ElevenLabs Unveils Audio Tags for Enhanced AI Speech Performance

ElevenLabs has launched an advanced feature in its v3 update, known as Audio Tags, which is designed to enhance AI-generated speech by adding situational awareness. This development allows users to control not only the content of the AI’s speech but also how it is delivered, according to ElevenLabs. The integration of these tags can significantly improve the naturalness of AI-driven conversations by adjusting tone, emotion, and pacing.

Transforming Narration into Performance

The introduction of Audio Tags enables the AI to perform rather than just read. For instance, in a football match highlight video, the AI can increase its intensity alongside the action: “He cuts past one defender — [EXCITED] here comes the cross — [SHOUTING] GOAAAL!” Similarly, in an audiobook, suspense can be heightened with tags like [WHISPERING] or [PAUSE].

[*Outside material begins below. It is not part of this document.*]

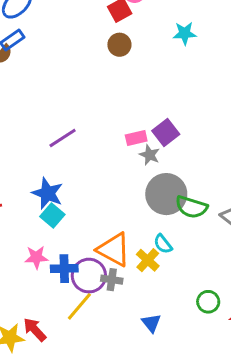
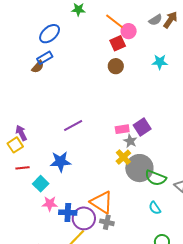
blue star: (48, 193) -> (60, 162), turned -30
cyan square: (52, 215) -> (41, 184), moved
cyan semicircle: (163, 244) -> (155, 208), moved
yellow cross: (148, 260) -> (123, 157), moved
gray cross: (112, 280) -> (107, 222), moved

Common Tags for Diverse Scenarios

Audio Tags offer a variety of emotional and physical cues, such as:

Emotional tone: [EXCITED], [NERVOUS], [FRUSTRATED], [TIRED]
Reactions: [GASP], [SIGH], [LAUGHS], [GULPS]
Volume & energy: [WHISPERING], [SHOUTING], [QUIETLY], [LOUDLY]
Pacing & rhythm: [PAUSES], [STAMMERS], [RUSHED]

The ability to layer these tags adds depth to the AI’s performance, allowing for nuanced delivery that can significantly alter the perceived emotion and impact of the content.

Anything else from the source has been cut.